**DATASET CONTENT**
•••••

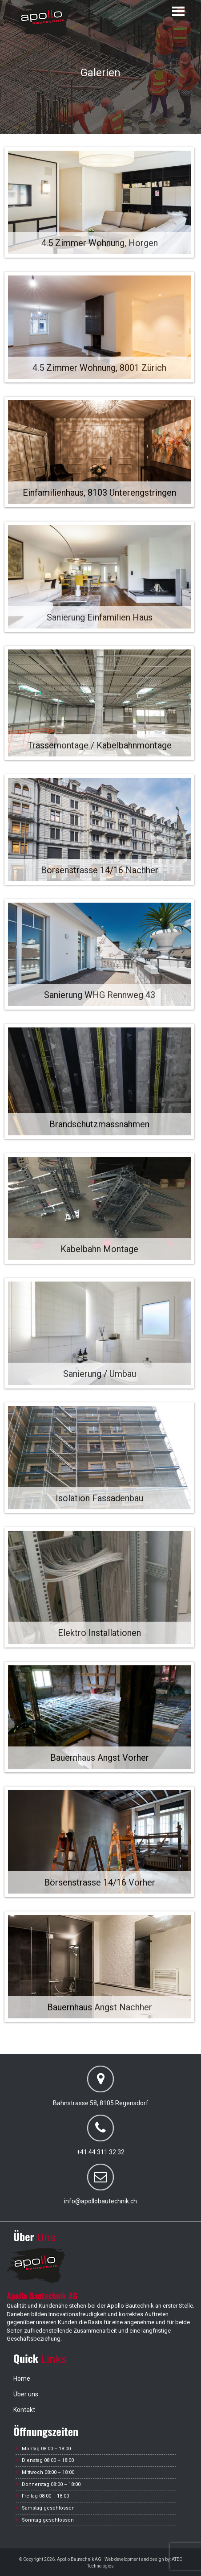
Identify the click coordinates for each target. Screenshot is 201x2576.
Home (21, 2378)
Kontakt (24, 2409)
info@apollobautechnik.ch (100, 2201)
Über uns (25, 2394)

•••••

**EXERCISE INSTRUCTIONS**
Word for word, please reproduce each entry above and leave out every picture.

**YOUR SOLUTION**
Identify the click coordinates for each target. Screenshot is 201x2576.
Home (21, 2378)
Kontakt (24, 2409)
info@apollobautechnik.ch (100, 2201)
Über uns (25, 2394)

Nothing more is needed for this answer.